Question

A horizontal rectangular surface has dimensions 3.00 cm by 4.20 cm and is in a uniform magnetic field that is directed at an angle of 32.0 ∘ above the horizontal.

What must the magnitude of the magnetic field be to produce a flux of 3.60 × 10 −4 Wb through the surface?

Answer 1

Hi there!

Recall the equation for magnetic flux.

`\Phi _B = \oint B \cdot dA`

We can also rewrite this as:

`\Phi_B = B \cdot A = BAcos\phi`

B = Magnetic field strength (T)
A = Area of surface (m²)

φ = angle between the surface's area vector and magnetic field

Since the rectangular surface is horizontal, its perpendicular area vector points straight UP.

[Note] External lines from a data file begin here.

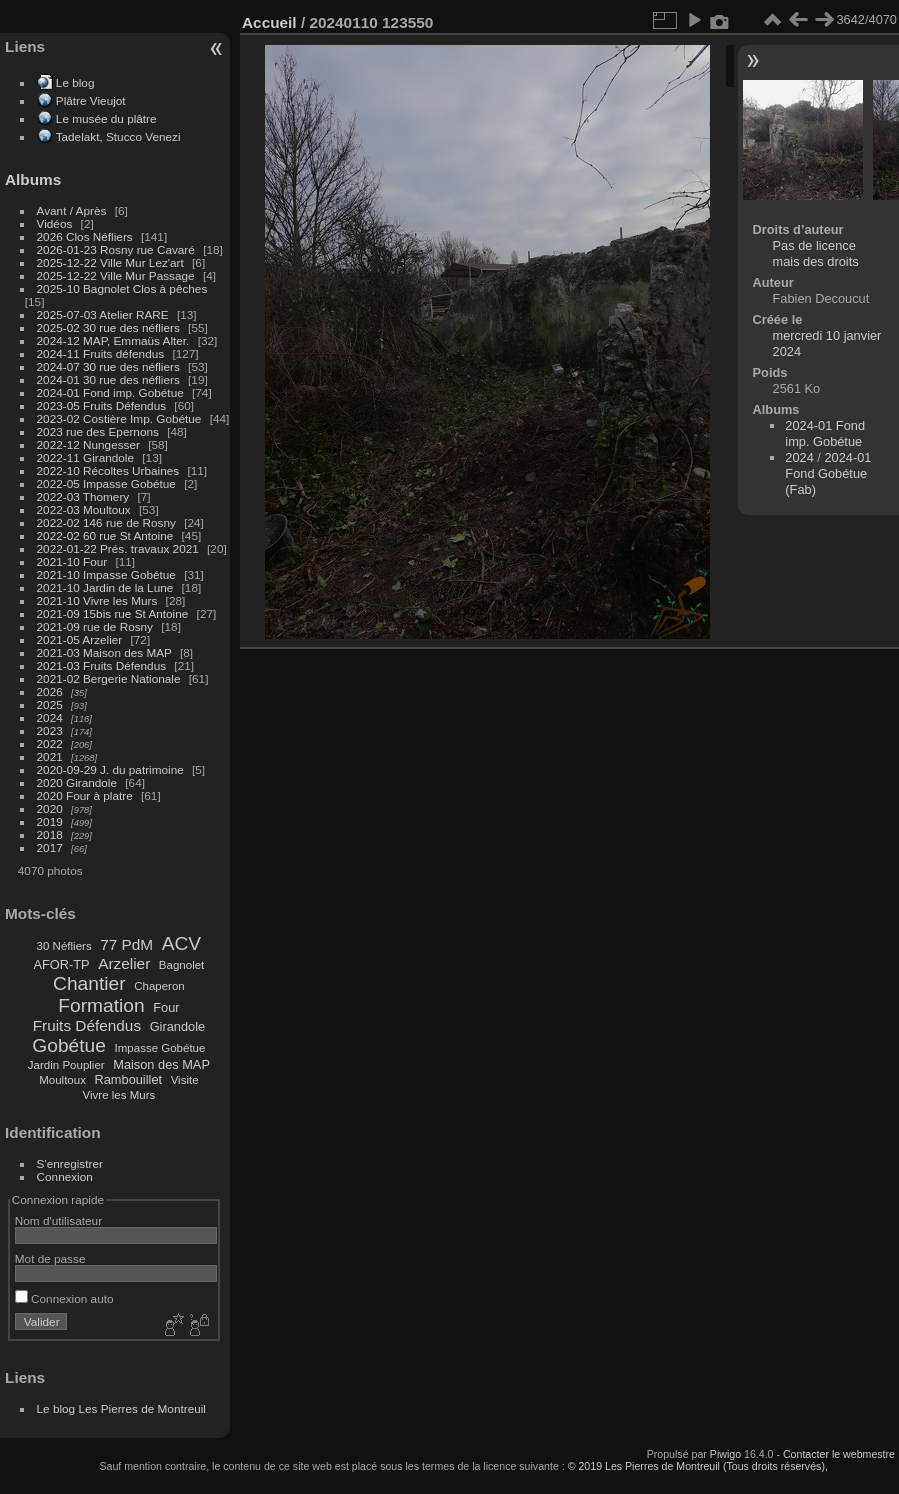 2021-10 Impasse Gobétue (106, 574)
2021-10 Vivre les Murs (97, 600)
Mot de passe (50, 1258)
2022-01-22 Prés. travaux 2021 (118, 548)
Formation (101, 1005)
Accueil (269, 22)
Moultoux (62, 1080)
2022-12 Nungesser (88, 444)
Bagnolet (181, 965)
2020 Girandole (77, 782)
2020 (50, 808)
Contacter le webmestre (839, 1454)
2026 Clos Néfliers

The magnetic field makes an angle of 32° with the surface but makes an angle complementary to this angle with the AREA VECTOR. (Think: the vertical)

Complementary of 32° ⇒ 90° - 32° = 58°

Now, we can rearrange the above equation to solve for the magnetic field.

`\Phi_B = BA cos\phi \\\\B = (\Phi_B)/(Acos\phi)\\\\B = (3.6 * 10^(-4))/((0.03 * 0.042)cos(58)) = \boxed{0.539 T}`